Ces règles sont définies par décret.

La parole est à Mme Bariza Khiari.

Mme Bariza Khiari. Il s’agit d’un amendement de repli par rapport au précédent. Si la Haute Assemblée ne s’accorde pas pour inscrire dans la loi un écart de rémunération maximal de 1 à 10 entre salariés et dirigeants, il est du moins indispensable de renvoyer à un décret la définition des règles à respecter en matière de rémunération, sinon le second critère de caractérisation des entreprises solidaires serait totalement inopérant. Le législateur doit, selon nous, aller au bout de son travail d’écriture de la loi.

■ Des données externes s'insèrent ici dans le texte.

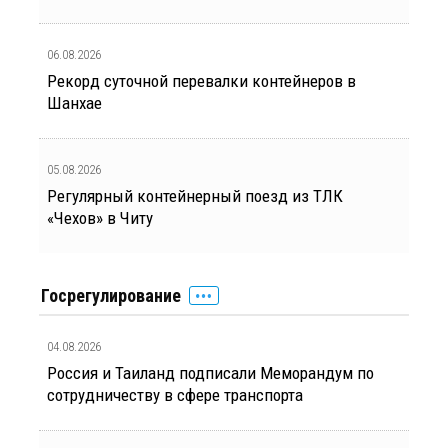
06.08.2026
Рекорд суточной перевалки контейнеров в
Шанхае
05.08.2026
Регулярный контейнерный поезд из ТЛК
«Чехов» в Читу
Госрегулирование
04.08.2026
Россия и Таиланд подписали Меморандум по
сотрудничеству в сфере транспорта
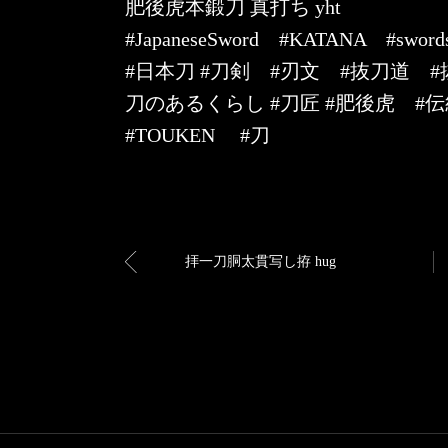
肥後虎本鍛刀 真打ち yht
#JapaneseSword #KATANA #s
#日本刀 #刀剣 #刃文 #抜刀道 
刀のあるくらし #刀匠 #肥後虎 
#TOUKEN #刀
拝一刀胴太貫写し拵 hug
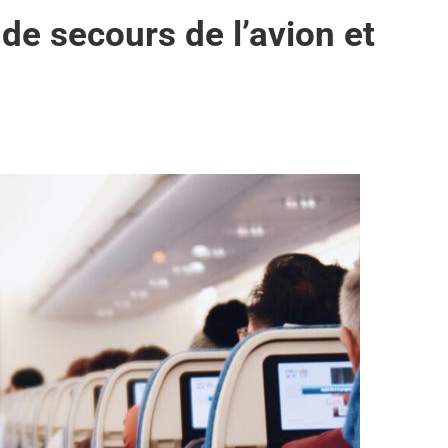
e secours de l’avion et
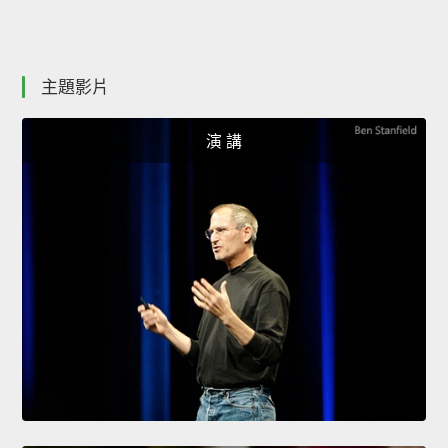
主題影片
演 講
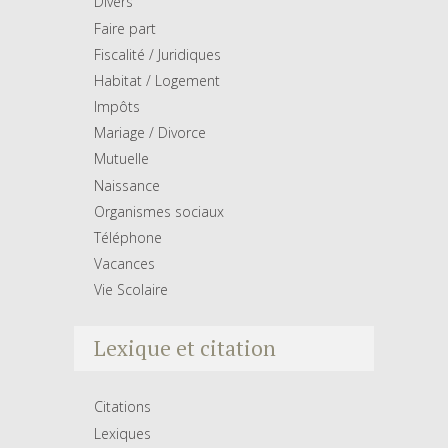
Divers
Faire part
Fiscalité / Juridiques
Habitat / Logement
Impôts
Mariage / Divorce
Mutuelle
Naissance
Organismes sociaux
Téléphone
Vacances
Vie Scolaire
Lexique et citation
Citations
Lexiques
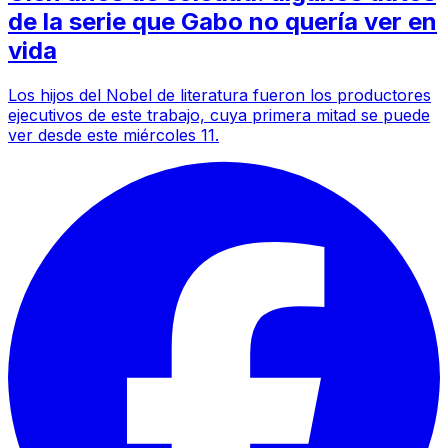
de la serie que Gabo no quería ver en
vida
Los hijos del Nobel de literatura fueron los productores
ejecutivos de este trabajo, cuya primera mitad se puede
ver desde este miércoles 11.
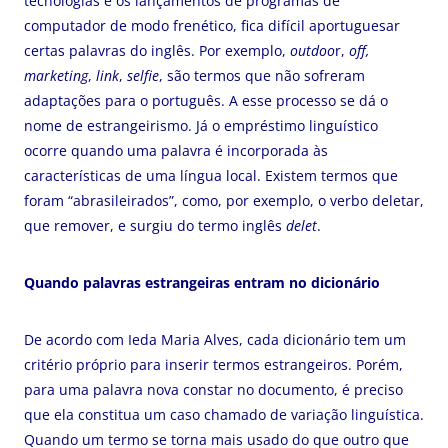
tecnologias e os lançamentos de programas de
computador de modo frenético, fica difícil aportuguesar
certas palavras do inglês. Por exemplo,
outdoo
r,
off,
marketing
,
link
,
selfie
, são termos que não sofreram
adaptações para o português. A esse processo se dá o
nome de estrangeirismo. Já o empréstimo linguístico
ocorre quando uma palavra é incorporada às
características de uma língua local. Existem termos que
foram “abrasileirados”, como, por exemplo, o verbo deletar,
que remover, e surgiu do termo inglês
delet
.
Quando palavras estrangeiras entram no dicionário
De acordo com Ieda Maria Alves, cada dicionário tem um
critério próprio para inserir termos estrangeiros. Porém,
para uma palavra nova constar no documento, é preciso
que ela constitua um caso chamado de variação linguística.
Quando um termo se torna mais usado do que outro que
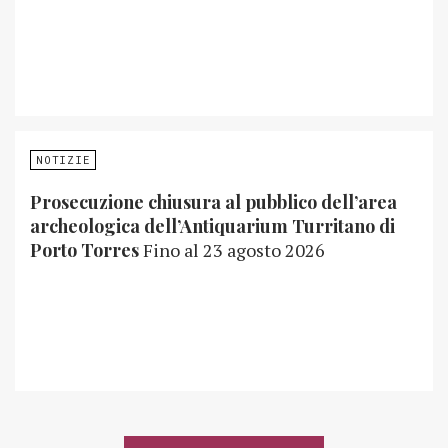
NOTIZIE
Prosecuzione chiusura al pubblico dell’area
archeologica dell’Antiquarium Turritano di
Porto Torres
Fino al 23 agosto 2026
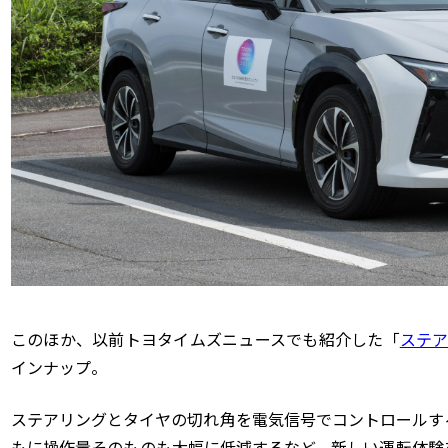
このほか、以前トヨタイムズニュースでも紹介した「
ステ
インナップ。
ステアリングとタイヤの切れ角を電気信号でコントロールす
もに操作量そのものも大幅に低減するなど、新しい運転体験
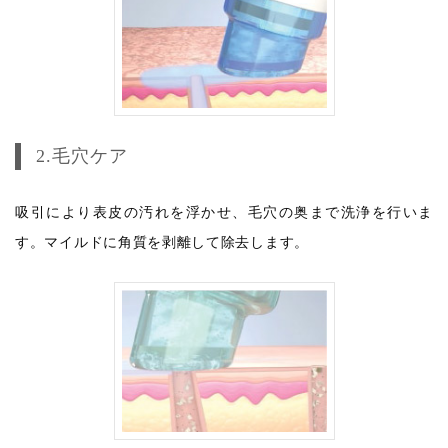
2.毛穴ケア
吸引により表皮の汚れを浮かせ、毛穴の奥まで洗浄を行いま
す。マイルドに角質を剥離して除去します。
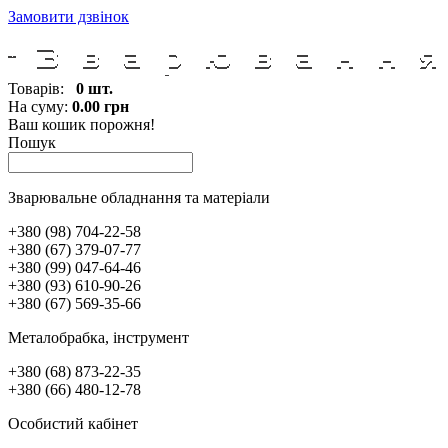
Замовити дзвінок
Товарів:
0 шт.
На суму:
0.00 грн
Ваш кошик порожня!
Пошук
Зварювальне обладнання та матеріали
+380 (98) 704-22-58
+380 (67) 379-07-77
+380 (99) 047-64-46
+380 (93) 610-90-26
+380 (67) 569-35-66
Металобрабка, інcтрумент
+380 (68) 873-22-35
+380 (66) 480-12-78
Особистий кабінет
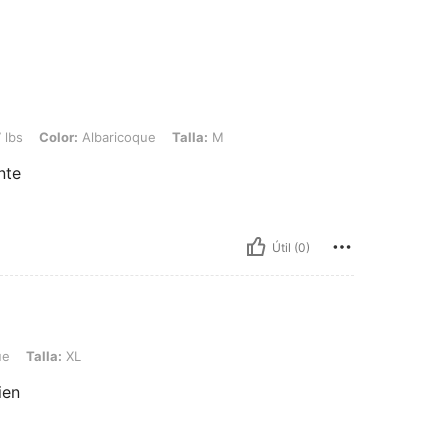
: Albaricoque, Talla: M
 lbs
Color:
Albaricoque
Talla:
M
nte
Útil (0)
XL
ue
Talla:
XL
ien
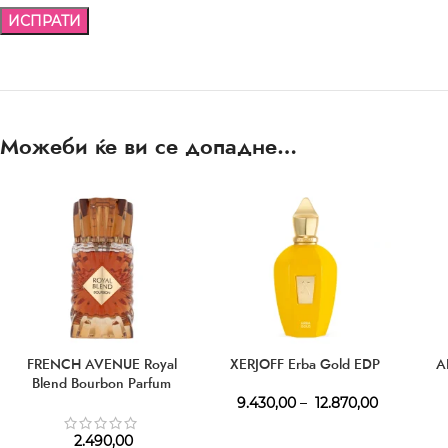
Можеби ќе ви се допадне…
FRENCH AVENUE Royal
XERJOFF Erba Gold EDP
A
Blend Bourbon Parfum
9.430,00
–
12.870,00
2.490,00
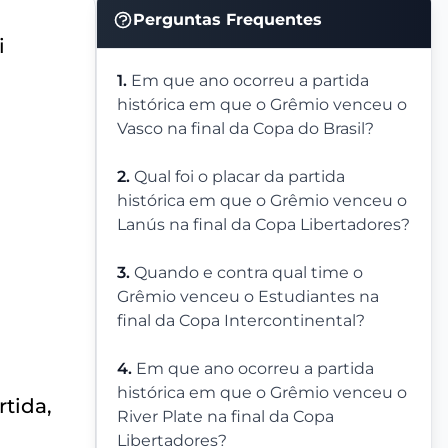
Perguntas Frequentes
i
1.
Em que ano ocorreu a partida
histórica em que o Grêmio venceu o
Vasco na final da Copa do Brasil?
2.
Qual foi o placar da partida
histórica em que o Grêmio venceu o
Lanús na final da Copa Libertadores?
3.
Quando e contra qual time o
Grêmio venceu o Estudiantes na
final da Copa Intercontinental?
4.
Em que ano ocorreu a partida
histórica em que o Grêmio venceu o
tida,
River Plate na final da Copa
Libertadores?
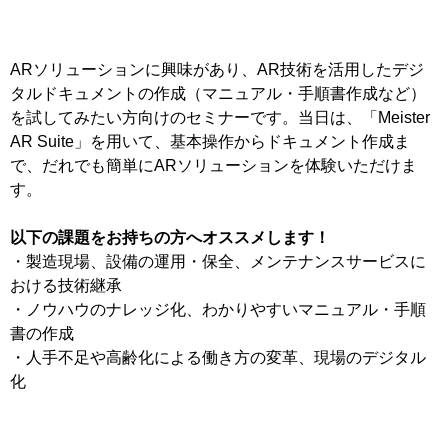
ARソリューションに興味があり、AR技術を活用したデジ
タルドキュメントの作成（マニュアル・手順書作成など）
を試してみたい方向けのセミナーです。当日は、「Meister
AR Suite」を用いて、基本操作からドキュメント作成ま
で、だれでも簡単にARソリューションを体験いただけま
す。
以下の課題をお持ちの方へオススメします！
・製造現場、設備の運用・保全、メンテナンスサービスに
おける技術継承
・ノウハウのナレッジ化、わかりやすいマニュアル・手順
書の作成
・人手不足や高齢化による働き方の変革、現場のデジタル
化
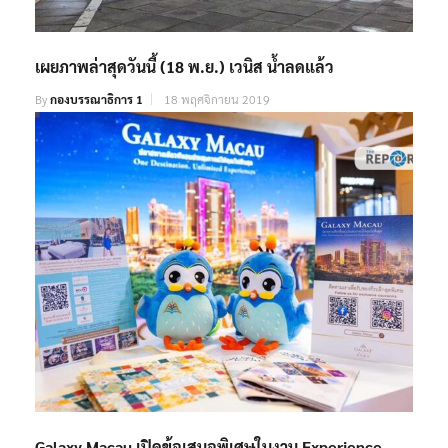
เผยภาพล่าสุดวันนี้ (18 พ.ย.) เวนิส น้ำลดแล้ว
By
กองบรรณาธิการ 1
18 พฤศจิกายน 2019
Galaxy Macau เปิดข้อเสนอพิเศษในงาน Experience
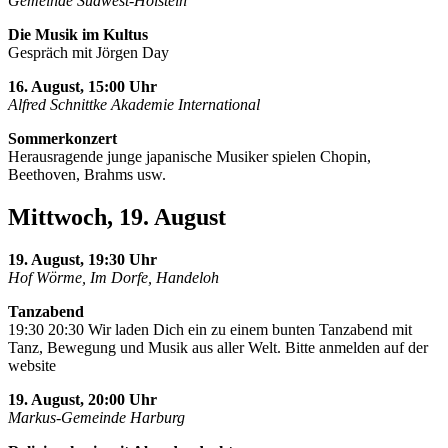
Gemeinde Südwest-Holstein
Die Musik im Kultus
Gespräch mit Jörgen Day
16. August, 15:00 Uhr
Alfred Schnittke Akademie International
Sommerkonzert
Herausragende junge japanische Musiker spielen Chopin,
Beethoven, Brahms usw.
Mittwoch, 19. August
19. August, 19:30 Uhr
Hof Wörme, Im Dorfe, Handeloh
Tanzabend
19:30 20:30 Wir laden Dich ein zu einem bunten Tanzabend mit
Tanz, Bewegung und Musik aus aller Welt. Bitte anmelden auf der
website
19. August, 20:00 Uhr
Markus-Gemeinde Harburg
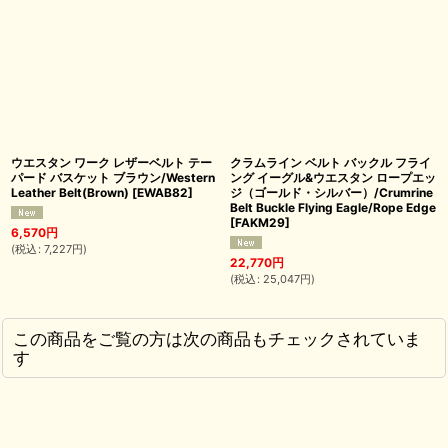
ウエスタン ワーク レザーベルト テー
クラムライン ベルト バックル フライ
パード バスケット ブラウン/Western
ング イーグル&ウエスタン ロープエッ
Leather Belt(Brown)
[
EWAB82
]
ジ（ゴールド・シルバー）/Crumrine
Belt Buckle Flying Eagle/Rope Edge
[
FAKM29
]
6,570
円
(
税込
:
7,227
円
)
22,770
円
(
税込
:
25,047
円
)
この商品をご覧の方は次の商品もチェックされていま
す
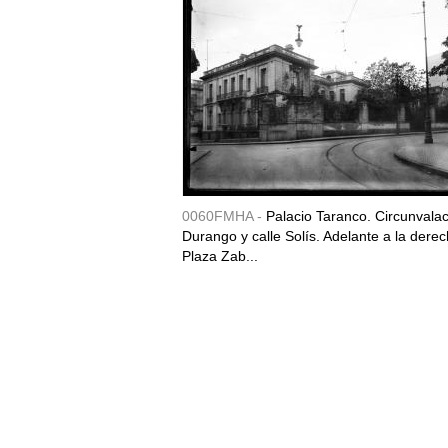
0060FMHA -
Palacio Taranco. Circunvala
Durango y calle Solís. Adelante a la derec
Plaza Zab...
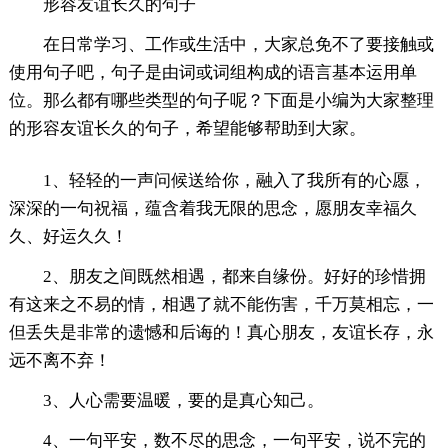
形容友谊长久的句子
在日常学习、工作或生活中，大家总免不了要接触或
使用句子吧，句子是由词或词组构成的语言基本运用单
位。那么都有哪些类型的句子呢？下面是小编为大家整理
的形容友谊长久的句子，希望能够帮助到大家。
1、轻轻的一声问候送给你，融入了我所有的心愿，
深深的一句祝福，蕴含着我无限的思念，愿朋友幸福久
久、好运久久！
2、朋友之间既然相遇，都来自缘份。好好的珍惜拥
有这来之不易的情，相遇了就不能伤害，千万莫相忘，一
但丢失是非常的遗憾和后诲的！真心朋友，友谊长存，永
远不离不弃！
3、人心需要温暖，要的是真心知己。
4、一句平安，数不尽的思念，一句平安，说不完的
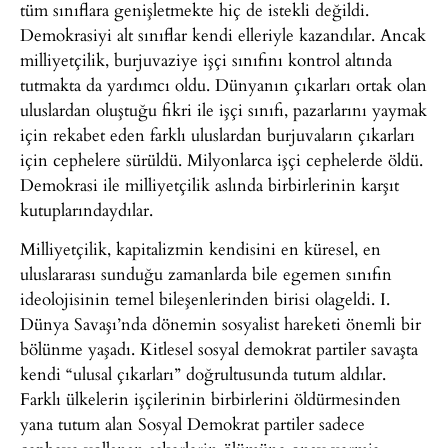
tüm sınıflara genişletmekte hiç de istekli değildi.
Demokrasiyi alt sınıflar kendi elleriyle kazandılar. Ancak
milliyetçilik, burjuvaziye işçi sınıfını kontrol altında
tutmakta da yardımcı oldu. Dünyanın çıkarları ortak olan
uluslardan oluştuğu fikri ile işçi sınıfı, pazarlarını yaymak
için rekabet eden farklı uluslardan burjuvaların çıkarları
için cephelere sürüldü. Milyonlarca işçi cephelerde öldü.
Demokrasi ile milliyetçilik aslında birbirlerinin karşıt
kutuplarındaydılar.
Milliyetçilik, kapitalizmin kendisini en küresel, en
uluslararası sunduğu zamanlarda bile egemen sınıfın
ideolojisinin temel bileşenlerinden birisi olageldi. I.
Dünya Savaşı’nda dönemin sosyalist hareketi önemli bir
bölünme yaşadı. Kitlesel sosyal demokrat partiler savaşta
kendi “ulusal çıkarları” doğrultusunda tutum aldılar.
Farklı ülkelerin işçilerinin birbirlerini öldürmesinden
yana tutum alan Sosyal Demokrat partiler sadece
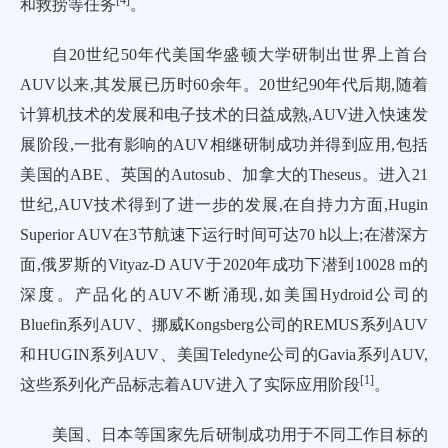
[
4
]
和救捞等任务
。
自20世纪50年代美国华盛顿大学研制出世界上首台
AUV以来,其发展已历时60余年。20世纪90年代后期,随着
计算机技术的发展和电子技术的日益成熟,AUV进入快速发
展阶段,一批有影响的AUV相继研制成功并得到应用,包括
美国的ABE、英国的Autosub、加拿大的Theseus。进入21
世纪,AUV技术得到了进一步的发展,在自持力方面,Hugin
Superior AUV在3节航速下运行时间可达70 h以上;在潜深方
面,俄罗斯的Vityaz-D AUV于2020年成功下潜到10028 m的
深度。产品化的AUV不断涌现,如美国Hydroid公司的
Bluefin系列AUV、挪威Kongsberg公司的REMUS系列AUV
和HUGIN系列AUV、美国Teledyne公司的Gavia系列AUV,
[
1
]
这些系列化产品标志着AUV进入了实际应用阶段
。
美国、日本等国家先后研制成功用于不同工作目标的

M. le président. Quel est l’avis de la commission ?

M. Laurent Béteille, rapporteur. Par coordination avec ce qui vient d’être voté précédemment, et considérant qu’il convient de renvoyer à un décret la définition demandée, la commission est défavorable aux amendements nos 332 et 828 rectifié, mais favorable à l’amendement n° 829 rectifié bis.

M. le président. Quel est l’avis du Gouvernement ?

Mme Christine Lagarde, ministre. L’avis du Gouvernement est identique à celui de la commission : défavorable aux amendements nos 332 et 828 rectifié et favorable à l’amendement n° 829 rectifié bis, étant précisé que figurera dans le décret l’écart de rémunération évoqué par Mme Khiari.

M. le président. Je mets aux voix l'amendement n° 332.

(L'amendement n'est pas adopté.)

M. le président. Je mets aux voix l'amendement n° 828  rectifié.

(L'amendement n'est pas adopté.)

M. le président. Je mets aux voix l'amendement n° 829 rectifié bis.

(L'amendement est adopté.)

M. le président. L'amendement n° 333 rectifié, présenté par MM. Repentin et Godefroy, Mme Demontès, M. Raoul, Mmes Bricq et Khiari, MM. Muller, Massion, Lagauche, Sueur, Yung et les membres du groupe socialiste, apparentés et rattachés, est ainsi libellé :

Dans le dernier alinéa du texte proposé par le 2° du I de cet article pour l'article L. 3332-17-1 du code du travail, remplacer le pourcentage :

35 %

par le pourcentage :

40 %

La parole est à M. Richard Yung.

M. Richard Yung. Il s’agit de la définition des organismes assimilés à des sociétés solidaires, le critère retenu étant la détention, dans le capital de ces organismes, d’un certain pourcentage de titres de sociétés solidaires.

Alors que, dans le présent projet de loi, ce seuil est fixé à 35 %, nous proposons de le porter à 40 %, ce qui correspond au seuil inscrit dans la loi de 2001 : il nous semble plus cohérent de le reprendre.

M. le président. Quel est l’avis de la commission ?

M. Laurent Béteille, rapporteur. Dans la première rédaction de cet amendement, le seuil était fixé à 80 %, ce qui nous avait conduits à donner un avis défavorable. Ce seuil étant ramené à 40 %, la commission souhaiterait connaître l’avis du Gouvernement.